Umsatz und Fluggastzahlen seien gestiegen
Umsatz und Fluggastzahlen seien drastisch gestiegen, der Airport Weeze verzeichne seit 2008 einen operativen Gewinn, ist selbst bei Wikipedia zu lesen: „Die zwischenzeitlich erwogene Teil-Übernahme durch den Kreis ist seither nicht mehr notwendig und wurde daher auch nicht weiter verfolgt“, heißt es dort weiter.

Fluggastzahlen und auf dem Airport stationierte Maschinen sprechen zwar für eine steigende Nachfrage - über die wirtschaftliche Situation sagen sie dagegen wenig bis gar nichts aus.

Was 2009 gelang, scheint nicht mehr möglich zu sein: Eine Privatbank finanzierte dem Flughafen einen Kredit in Höhe von 5,4 Millionen Euro für den notwendigen Ausbau von Parkplätzen und Terminal. Dass der Investor keine weiteren Banken findet, die die Kredite des Kreises finanzieren wollen, spricht für sich.

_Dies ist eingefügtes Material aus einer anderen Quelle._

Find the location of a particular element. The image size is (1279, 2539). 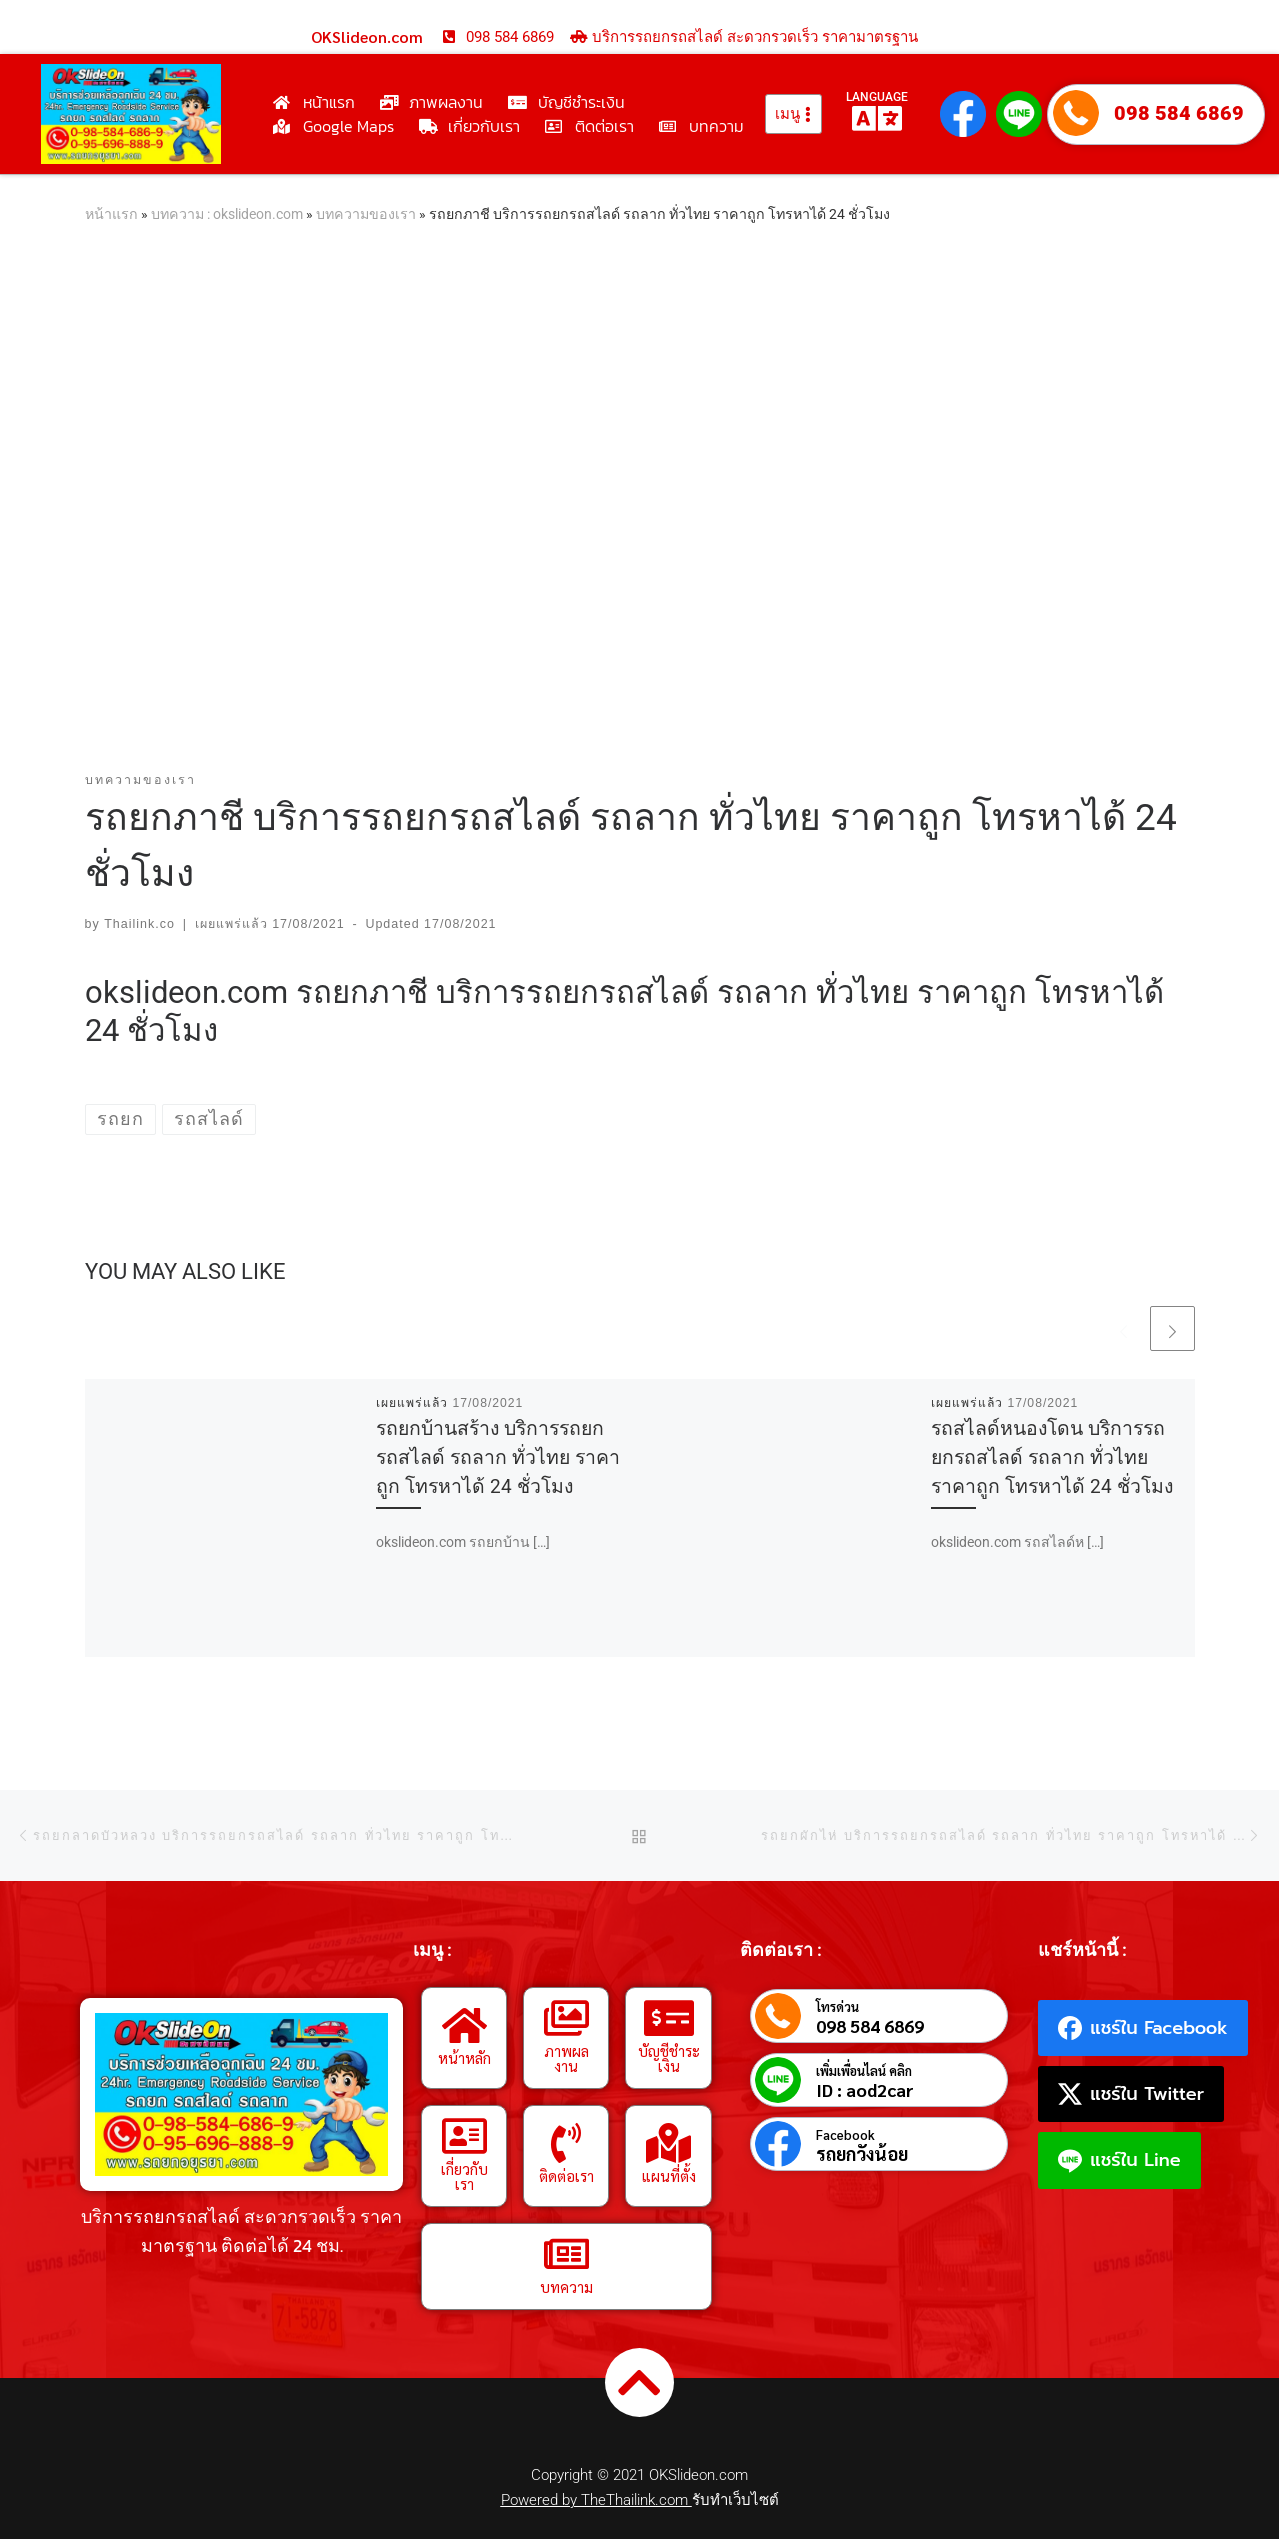 ติดต่อเรา is located at coordinates (566, 2175).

(Nachzulesen unter http://www.derwesten.de/staedte/kreis-kl...-id3073264.html )
Editiert von Forumbetreuer

Silenzio ( Gast )
Beiträge:

14.08.2010 23:29
#6 RE: „Operative schwarze Null“ = Gewinnzone? Zitat · antworten

Die Bezeichnung „Operative schwarze Null“ gibt es in einer Bilanz nicht und nur die Daten in der Bilanz sind für die Beurteilung der wirtschaftlichen Situation eines Unternehmens ausschlaggebend. Entweder hat jemand, der bei einer operativen schwarzen Null von Gewinn spricht, keine Ahnung von Betriebswirtschaft oder die Bevölkerung wird bewusst in die Irre geführt. Besonders erschreckend sind solche Aussagen deshalb von Geschäftsführern oder Wirtschaftsredakteuren.

Laut öffentlich zugänglichen Informationen hat der Allgäu-Airport 10 Mio. Euro Schulden. Die Kreditkonditionen sind zwar nicht öffentlich bekannt, aber an einem Beispiel will ich hier mal die Dimensionen verdeutlichen:

Kredit über 10 Mio. Euro, 10 Jahre Laufzeit, 4% Zinsen
Jährliche Tilgung plus Zinsen: 1,23 Mio. Euro

Auch wenn die Kreditkonditionen wesentlich besser sind, wie in meinem Beispiel, lassen sich die Schulden wohl kaum mit lächerlichen 35000 Euro begleichen.

Es gibt aus meiner Sicht nur zwei Möglichkeiten: Entweder der Flugplatz Memmingen macht in absehbarer Zeit Pleite oder es fließen weiter große Subventionen aus Steuergeldern, obwohl nur eine einmalige Anschubfinanzierung versprochen wurde.